In addition to the problems cited above, Sassa’s food parcels appeared to be exceptionally expensive.

The parcels contained 12.5kg of maize meal; a dietary supplement (for example, cereal); 1.5 litres of cooking oil; three packets of soy mince; six cans of sardines; 2.5kg of sugar beans; 2kg of beans; 2.5kg of bread flour; 200 tea bags; 20g of yeast; 500g of peanut butter; 200g of toothpaste; 1kg of soap; and 24 sanitary towels.

READ: ‘Present evidence of corrupt activity’ – MEC Moiloa challenges critics

Sassa refused to say how much each food parcel cost, but City Press’ sister publication, Rapport, spoke to independent sources in three different provinces familiar with the distribution. They each indicated that such a food parcel amounted to about R1 200.

But, according to Rapport’s own cost calculations, the same items would cost a person about R850 at a Makro wholesale store.

Dianne Dunkerley, Sassa’s executive manager of grant administration, said on Thursday that the government was battling to increase its capacity to get provisions to those in need.

But there were also other problems. These included the hijacking of trucks that delivered the food packages, threats against personnel who supported certain community members and not others, as well as unrealistic expectations regarding the resources that were available, she said.

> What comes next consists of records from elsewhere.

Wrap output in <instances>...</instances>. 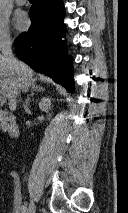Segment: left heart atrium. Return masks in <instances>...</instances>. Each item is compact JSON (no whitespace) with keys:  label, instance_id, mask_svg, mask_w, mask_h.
Instances as JSON below:
<instances>
[{"label":"left heart atrium","instance_id":"left-heart-atrium-1","mask_svg":"<svg viewBox=\"0 0 128 213\" xmlns=\"http://www.w3.org/2000/svg\"><path fill=\"white\" fill-rule=\"evenodd\" d=\"M14 24L18 30L22 31L28 27L29 19L25 13L19 12L15 15Z\"/></svg>","mask_w":128,"mask_h":213}]
</instances>
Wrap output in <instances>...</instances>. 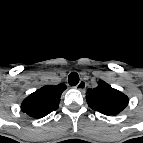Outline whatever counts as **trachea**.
I'll return each instance as SVG.
<instances>
[{
    "label": "trachea",
    "mask_w": 143,
    "mask_h": 143,
    "mask_svg": "<svg viewBox=\"0 0 143 143\" xmlns=\"http://www.w3.org/2000/svg\"><path fill=\"white\" fill-rule=\"evenodd\" d=\"M70 86H76L79 83V75L76 72H71L68 76Z\"/></svg>",
    "instance_id": "3493384b"
}]
</instances>
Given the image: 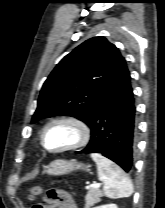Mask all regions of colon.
Masks as SVG:
<instances>
[{
  "label": "colon",
  "mask_w": 165,
  "mask_h": 208,
  "mask_svg": "<svg viewBox=\"0 0 165 208\" xmlns=\"http://www.w3.org/2000/svg\"><path fill=\"white\" fill-rule=\"evenodd\" d=\"M43 192V189L40 186H33L29 189V199L32 200L35 197L41 195ZM38 206H34L33 208H37Z\"/></svg>",
  "instance_id": "obj_1"
}]
</instances>
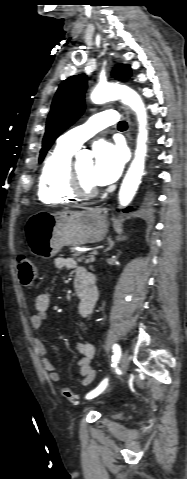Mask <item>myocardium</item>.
Returning a JSON list of instances; mask_svg holds the SVG:
<instances>
[{
    "label": "myocardium",
    "mask_w": 187,
    "mask_h": 479,
    "mask_svg": "<svg viewBox=\"0 0 187 479\" xmlns=\"http://www.w3.org/2000/svg\"><path fill=\"white\" fill-rule=\"evenodd\" d=\"M68 188L80 199H90L99 193L97 186H87L81 178L76 165L71 164L68 172Z\"/></svg>",
    "instance_id": "myocardium-1"
}]
</instances>
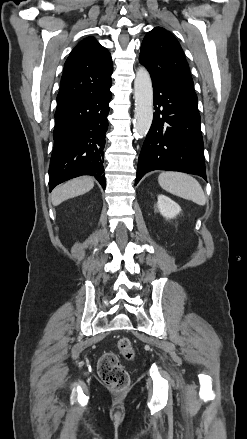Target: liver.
I'll use <instances>...</instances> for the list:
<instances>
[{
    "label": "liver",
    "instance_id": "liver-1",
    "mask_svg": "<svg viewBox=\"0 0 247 439\" xmlns=\"http://www.w3.org/2000/svg\"><path fill=\"white\" fill-rule=\"evenodd\" d=\"M94 187L92 177L83 176L65 182L57 186L51 194L52 204L58 206L65 200L83 195Z\"/></svg>",
    "mask_w": 247,
    "mask_h": 439
}]
</instances>
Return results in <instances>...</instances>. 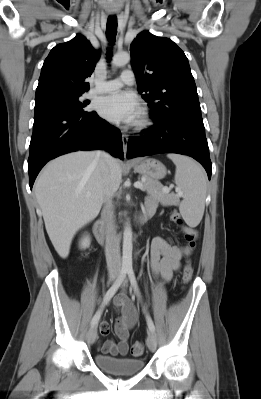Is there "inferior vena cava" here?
<instances>
[{
    "label": "inferior vena cava",
    "mask_w": 261,
    "mask_h": 399,
    "mask_svg": "<svg viewBox=\"0 0 261 399\" xmlns=\"http://www.w3.org/2000/svg\"><path fill=\"white\" fill-rule=\"evenodd\" d=\"M99 155L104 159L108 166L111 164L112 157L108 153L99 152ZM113 194L114 192L107 182L103 206V218L106 224L105 255L109 273L117 274L121 270L122 262L120 254V239L116 231L115 212L112 201Z\"/></svg>",
    "instance_id": "inferior-vena-cava-1"
}]
</instances>
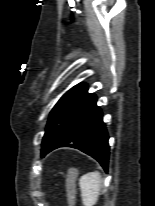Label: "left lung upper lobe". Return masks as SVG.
Masks as SVG:
<instances>
[{"instance_id":"obj_1","label":"left lung upper lobe","mask_w":155,"mask_h":206,"mask_svg":"<svg viewBox=\"0 0 155 206\" xmlns=\"http://www.w3.org/2000/svg\"><path fill=\"white\" fill-rule=\"evenodd\" d=\"M96 101V96L88 93L87 85L84 83L68 90L50 113L43 137L42 151L62 137Z\"/></svg>"}]
</instances>
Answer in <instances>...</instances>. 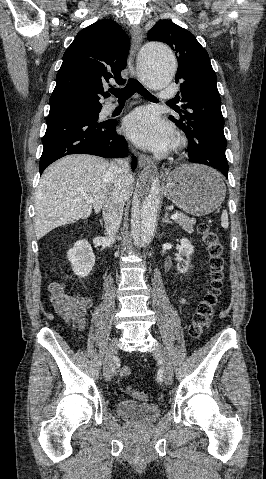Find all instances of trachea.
Masks as SVG:
<instances>
[{"instance_id":"3493384b","label":"trachea","mask_w":266,"mask_h":479,"mask_svg":"<svg viewBox=\"0 0 266 479\" xmlns=\"http://www.w3.org/2000/svg\"><path fill=\"white\" fill-rule=\"evenodd\" d=\"M109 91L111 94L116 96L118 100H126L137 92L149 100L158 101L157 98L154 97L147 89H145L143 85L135 78H129V83L124 88H111ZM168 103H173V101H169Z\"/></svg>"}]
</instances>
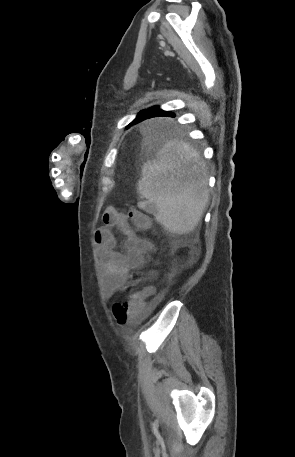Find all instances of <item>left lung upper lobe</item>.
I'll list each match as a JSON object with an SVG mask.
<instances>
[{"label":"left lung upper lobe","instance_id":"obj_1","mask_svg":"<svg viewBox=\"0 0 295 457\" xmlns=\"http://www.w3.org/2000/svg\"><path fill=\"white\" fill-rule=\"evenodd\" d=\"M154 108L155 107H152V108L147 109V110L140 111L138 113L137 117L127 127H130L133 124L139 123V122H141V121H143V120H145L147 118H150L152 116Z\"/></svg>","mask_w":295,"mask_h":457}]
</instances>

Sassa recommended that, in the future, aid should take the form of cash payments into the bank accounts of recipients, e-Wallet payments or food vouchers that could be sent electronically.

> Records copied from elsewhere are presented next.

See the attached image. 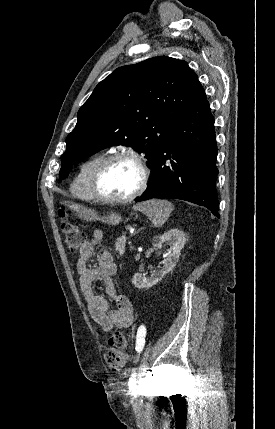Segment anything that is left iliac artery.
I'll list each match as a JSON object with an SVG mask.
<instances>
[{
    "mask_svg": "<svg viewBox=\"0 0 275 429\" xmlns=\"http://www.w3.org/2000/svg\"><path fill=\"white\" fill-rule=\"evenodd\" d=\"M145 339H146V327L144 325H141L138 328L137 335H136V350L138 353L142 352L145 345ZM135 384H136V370L134 369L129 379V386L134 387Z\"/></svg>",
    "mask_w": 275,
    "mask_h": 429,
    "instance_id": "obj_1",
    "label": "left iliac artery"
}]
</instances>
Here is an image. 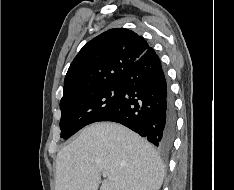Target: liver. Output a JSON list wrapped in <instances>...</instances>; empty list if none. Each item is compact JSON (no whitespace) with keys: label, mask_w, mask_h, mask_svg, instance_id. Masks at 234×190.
Masks as SVG:
<instances>
[{"label":"liver","mask_w":234,"mask_h":190,"mask_svg":"<svg viewBox=\"0 0 234 190\" xmlns=\"http://www.w3.org/2000/svg\"><path fill=\"white\" fill-rule=\"evenodd\" d=\"M159 190L165 171L155 149L138 134L111 122L94 123L59 151L56 190Z\"/></svg>","instance_id":"6515ba94"}]
</instances>
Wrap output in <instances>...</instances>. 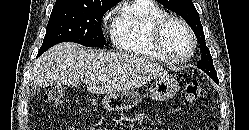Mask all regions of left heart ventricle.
<instances>
[{"instance_id":"b2bd125f","label":"left heart ventricle","mask_w":249,"mask_h":130,"mask_svg":"<svg viewBox=\"0 0 249 130\" xmlns=\"http://www.w3.org/2000/svg\"><path fill=\"white\" fill-rule=\"evenodd\" d=\"M164 43L167 51L176 58L187 56L191 50V41L186 30L176 22L168 26Z\"/></svg>"}]
</instances>
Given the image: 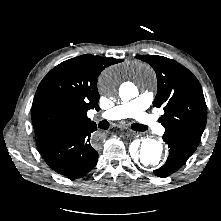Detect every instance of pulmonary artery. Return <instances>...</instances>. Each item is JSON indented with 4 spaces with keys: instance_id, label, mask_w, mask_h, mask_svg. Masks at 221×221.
I'll return each mask as SVG.
<instances>
[{
    "instance_id": "obj_1",
    "label": "pulmonary artery",
    "mask_w": 221,
    "mask_h": 221,
    "mask_svg": "<svg viewBox=\"0 0 221 221\" xmlns=\"http://www.w3.org/2000/svg\"><path fill=\"white\" fill-rule=\"evenodd\" d=\"M153 100L152 93H144L141 96L118 104L102 113V117L108 120H118L128 117L135 118L153 133L160 134L164 127L157 119L146 110Z\"/></svg>"
}]
</instances>
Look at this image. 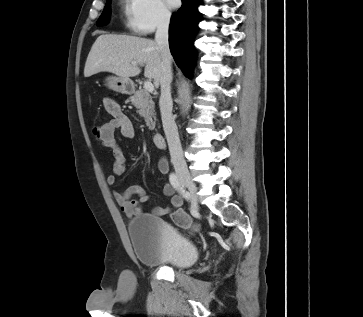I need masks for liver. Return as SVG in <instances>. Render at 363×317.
<instances>
[{"mask_svg": "<svg viewBox=\"0 0 363 317\" xmlns=\"http://www.w3.org/2000/svg\"><path fill=\"white\" fill-rule=\"evenodd\" d=\"M143 65L144 76L153 79L155 87H158L162 57L155 41L136 36L103 34L96 39L88 54L84 77L110 72L129 79L139 75L140 66Z\"/></svg>", "mask_w": 363, "mask_h": 317, "instance_id": "liver-1", "label": "liver"}]
</instances>
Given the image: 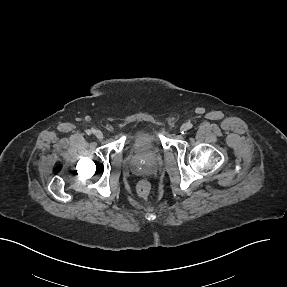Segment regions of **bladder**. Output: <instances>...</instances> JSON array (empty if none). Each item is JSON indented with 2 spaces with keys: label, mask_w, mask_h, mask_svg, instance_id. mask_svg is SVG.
<instances>
[{
  "label": "bladder",
  "mask_w": 287,
  "mask_h": 287,
  "mask_svg": "<svg viewBox=\"0 0 287 287\" xmlns=\"http://www.w3.org/2000/svg\"><path fill=\"white\" fill-rule=\"evenodd\" d=\"M158 138L150 130L141 129L134 133L128 142V150L132 153H145L157 146Z\"/></svg>",
  "instance_id": "obj_1"
}]
</instances>
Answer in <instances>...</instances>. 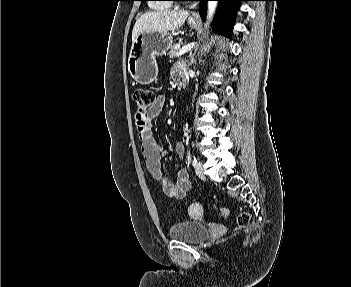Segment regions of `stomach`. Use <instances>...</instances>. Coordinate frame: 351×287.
<instances>
[{
    "instance_id": "obj_1",
    "label": "stomach",
    "mask_w": 351,
    "mask_h": 287,
    "mask_svg": "<svg viewBox=\"0 0 351 287\" xmlns=\"http://www.w3.org/2000/svg\"><path fill=\"white\" fill-rule=\"evenodd\" d=\"M191 28L198 26V21L188 19ZM172 33L168 31L141 32L132 43L128 58V71L139 84L152 83L158 75L156 56H162L172 47Z\"/></svg>"
}]
</instances>
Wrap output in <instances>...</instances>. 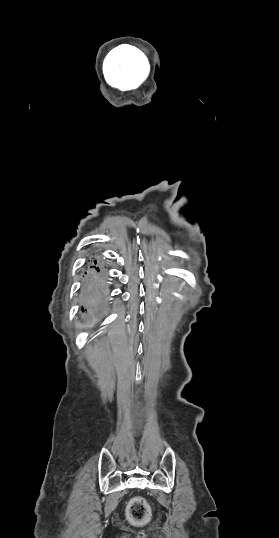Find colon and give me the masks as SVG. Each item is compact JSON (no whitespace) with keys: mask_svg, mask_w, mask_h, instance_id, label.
I'll list each match as a JSON object with an SVG mask.
<instances>
[{"mask_svg":"<svg viewBox=\"0 0 279 538\" xmlns=\"http://www.w3.org/2000/svg\"><path fill=\"white\" fill-rule=\"evenodd\" d=\"M129 518L133 523L144 522L149 514V507L142 498H134L128 507Z\"/></svg>","mask_w":279,"mask_h":538,"instance_id":"5ec220e1","label":"colon"}]
</instances>
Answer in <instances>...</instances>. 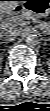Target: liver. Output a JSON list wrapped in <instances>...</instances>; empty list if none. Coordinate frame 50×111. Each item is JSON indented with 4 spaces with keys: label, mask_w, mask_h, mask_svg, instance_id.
<instances>
[{
    "label": "liver",
    "mask_w": 50,
    "mask_h": 111,
    "mask_svg": "<svg viewBox=\"0 0 50 111\" xmlns=\"http://www.w3.org/2000/svg\"><path fill=\"white\" fill-rule=\"evenodd\" d=\"M19 1L11 0V1H1L0 2V12L1 14H7L14 10L18 5Z\"/></svg>",
    "instance_id": "liver-1"
}]
</instances>
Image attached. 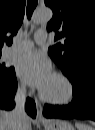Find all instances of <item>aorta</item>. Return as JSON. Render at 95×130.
Segmentation results:
<instances>
[{"label": "aorta", "instance_id": "aorta-1", "mask_svg": "<svg viewBox=\"0 0 95 130\" xmlns=\"http://www.w3.org/2000/svg\"><path fill=\"white\" fill-rule=\"evenodd\" d=\"M52 16L53 13L50 8H38L33 15V21L34 23H47L52 19Z\"/></svg>", "mask_w": 95, "mask_h": 130}]
</instances>
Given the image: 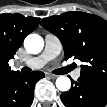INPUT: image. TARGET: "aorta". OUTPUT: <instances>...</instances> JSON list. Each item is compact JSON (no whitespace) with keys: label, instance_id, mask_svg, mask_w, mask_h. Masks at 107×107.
Wrapping results in <instances>:
<instances>
[{"label":"aorta","instance_id":"aorta-1","mask_svg":"<svg viewBox=\"0 0 107 107\" xmlns=\"http://www.w3.org/2000/svg\"><path fill=\"white\" fill-rule=\"evenodd\" d=\"M24 47L30 54H38L44 47V40L38 34H29L24 40ZM56 87L62 92H66L71 88V81L66 76H60L56 79Z\"/></svg>","mask_w":107,"mask_h":107}]
</instances>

We have to trust that poor people know best when it comes to their own needs
Professor Andries du Toit

Professor Andries du Toit, director of the Institute for Poverty, Land and Agrarian Studies at the University of the Western Cape (UWC), said cash transfers were the best way to distribute grants.

“We have to trust that poor people know best when it comes to their own needs,” said Du Toit.

“We sit with this patronising fear that people will abuse the money. Yes, some will, but research shows that people who receive grants know best.

“Poor people are experts when it comes to making money last.”

Du Toit said cash grants would allow money to be ploughed back into the informal economy, adding that food vouchers and parcels just enriched wholesalers.

“With cash, the local vegetable vendor can get money into her wallet to get food or electricity into her own home.”

Professor Rina Swart, a dietician at UWC whose research focuses specifically on malnourishment through food programmes, said food parcels had to be seen as a short-term solution in emergency cases.

“If it’s applied only as a short-term solution then the nutritional value is important … but that’s not always practically attainable because food parcels are too heavy – for example milk and fresh vegetables – or too fragile – eggs – to be transported or don’t remain fresh,” said Swart.

She said another reason food parcels should be seen only as a short-term solution was because the parcels were often more expensive than the food being supplied, because of procurement and transportation costs.